Different NMDA receptor subtypes mediate induction of long-term potentiation and two forms of short-term potentiation at CA1 synapses in rat hippocampus in vitro


  • A. Volianskis and N. Bannister contributed equally to this work.

A. Volianskis: MRC Centre for Synaptic Plasticity, School of Physiology & Pharmacology, Dorothy Hodgkin Building, Whitson Street, Bristol BS1 3NY, UK.  Email: a.volianskis@bristol.ac.uk

Key points

  • N-Methyl-d-aspartate receptor (NMDAR)-dependent potentiation of synaptic transmission is widely accepted as a cellular model of learning and memory.

  • It is most often studied in the CA1 area of rat hippocampal slices where it comprises a decremental and a sustained phase, which are commonly referred to as short-term potentiation (STP) and long-term potentiation (LTP), respectively.

  • In this study we show for the first time that STP and LTP are triggered by the activation of different classes of NMDARs and that STP itself comprises two pharmacologically and kinetically distinct components.

  • We suggest that the mechanistic separation of STP and LTP is likely to have important functional implications in that these two forms of synaptic plasticity can subserve unique physiological functions in a behaving animal.

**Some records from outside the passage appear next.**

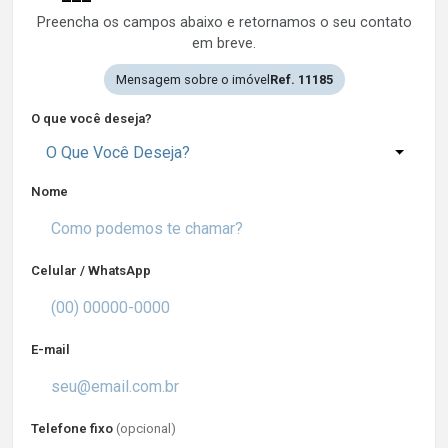
Preencha os campos abaixo e retornamos o seu contato
em breve.
Mensagem sobre o imóvel
Ref. 11185
O que você deseja?
O Que Você Deseja?
Nome
Celular / WhatsApp
E-mail
Telefone fixo
(opcional)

Abstract  Potentiation at synapses between CA3 and the CA1 pyramidal neurons comprises both transient and sustained phases, commonly referred to as short-term potentiation (STP or transient LTP) and long-term potentiation (LTP), respectively. Here, we utilized four subtype-selective N-methyl-d-aspartate receptor (NMDAR) antagonists to investigate whether the induction of STP and LTP is dependent on the activation of different NMDAR subtypes. We find that the induction of LTP involves the activation of NMDARs containing both the GluN2A and the GluN2B subunits. Surprisingly, however, we find that STP can be separated into two components, the major form of which involves activation of NMDARs containing both GluN2B and GluN2D subunits. These data demonstrate that synaptic potentiation at CA1 synapses is more complex than is commonly thought, an observation that has major implications for understanding the role of NMDARs in cognition.